■ Extracted page text data:
Segment Open
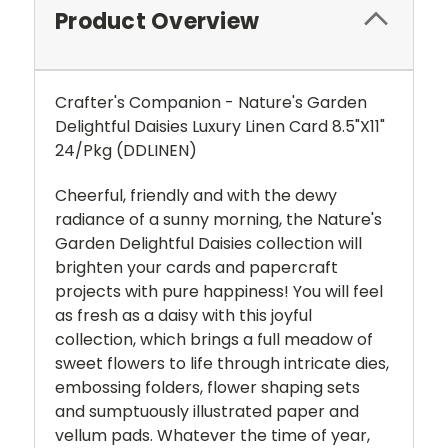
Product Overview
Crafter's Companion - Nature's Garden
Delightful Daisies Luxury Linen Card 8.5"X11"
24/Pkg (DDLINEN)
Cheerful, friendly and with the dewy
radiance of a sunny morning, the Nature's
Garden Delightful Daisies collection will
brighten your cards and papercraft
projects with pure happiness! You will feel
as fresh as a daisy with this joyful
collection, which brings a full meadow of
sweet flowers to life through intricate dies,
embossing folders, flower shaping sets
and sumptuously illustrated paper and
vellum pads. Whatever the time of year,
Segment Closed
Segment Open
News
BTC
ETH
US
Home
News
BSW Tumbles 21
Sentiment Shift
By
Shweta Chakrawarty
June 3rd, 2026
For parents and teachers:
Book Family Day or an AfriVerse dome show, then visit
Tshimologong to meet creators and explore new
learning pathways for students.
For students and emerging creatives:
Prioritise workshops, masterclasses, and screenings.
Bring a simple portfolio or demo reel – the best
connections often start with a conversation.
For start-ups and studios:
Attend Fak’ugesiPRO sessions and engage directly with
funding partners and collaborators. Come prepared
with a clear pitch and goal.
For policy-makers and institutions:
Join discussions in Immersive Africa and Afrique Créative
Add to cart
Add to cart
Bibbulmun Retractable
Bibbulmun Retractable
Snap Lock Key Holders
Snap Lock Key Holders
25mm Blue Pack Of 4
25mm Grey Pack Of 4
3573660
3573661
Segment Closed
Copy out only the lines above from the one with "Shweta Chakrawarty" to the one with "Bring a simple", inclusive, exactly as they stand.

Shweta Chakrawarty
June 3rd, 2026
For parents and teachers:
Book Family Day or an AfriVerse dome show, then visit
Tshimologong to meet creators and explore new
learning pathways for students.
For students and emerging creatives:
Prioritise workshops, masterclasses, and screenings.
Bring a simple portfolio or demo reel – the best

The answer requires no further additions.